• _WORK ITEM_:
Please print exactly the line containing "Federal income tax" and every line after it to the end of the records below, and nothing more.

========

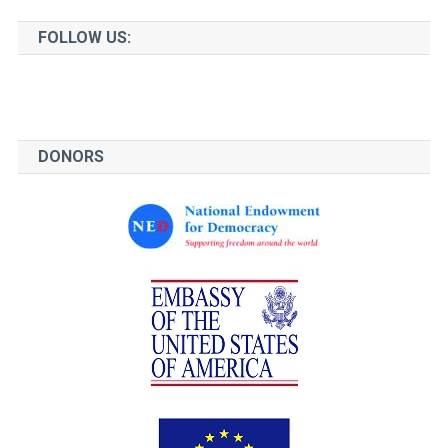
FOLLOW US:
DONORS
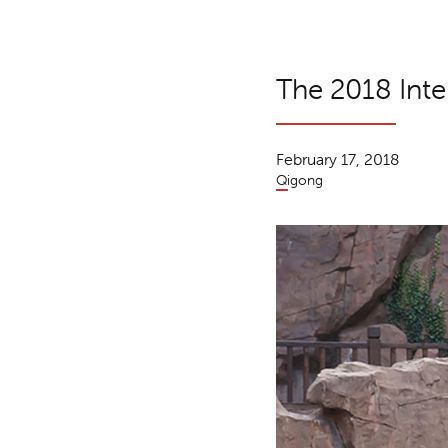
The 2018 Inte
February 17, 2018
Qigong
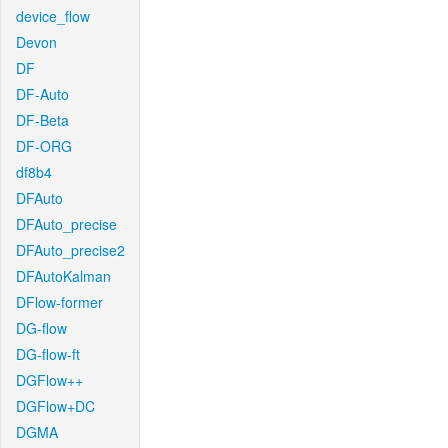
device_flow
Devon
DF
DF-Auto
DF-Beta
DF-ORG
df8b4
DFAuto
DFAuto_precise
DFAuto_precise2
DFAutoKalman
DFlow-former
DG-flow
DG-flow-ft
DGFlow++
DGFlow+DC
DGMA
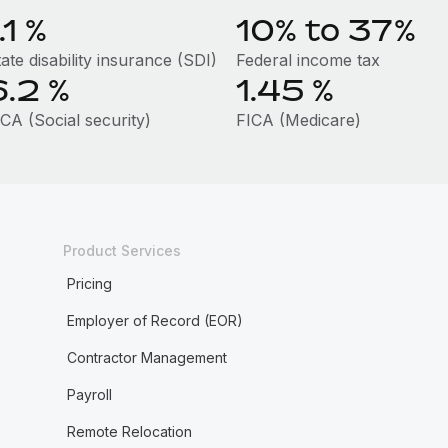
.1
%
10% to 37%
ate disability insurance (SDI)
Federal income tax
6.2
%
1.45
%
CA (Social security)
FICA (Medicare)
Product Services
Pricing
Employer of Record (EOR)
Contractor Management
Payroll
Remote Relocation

========

• _TASK OUTPUT_:
Federal income tax
6.2
%
1.45
%
CA (Social security)
FICA (Medicare)
Product Services
Pricing
Employer of Record (EOR)
Contractor Management
Payroll
Remote Relocation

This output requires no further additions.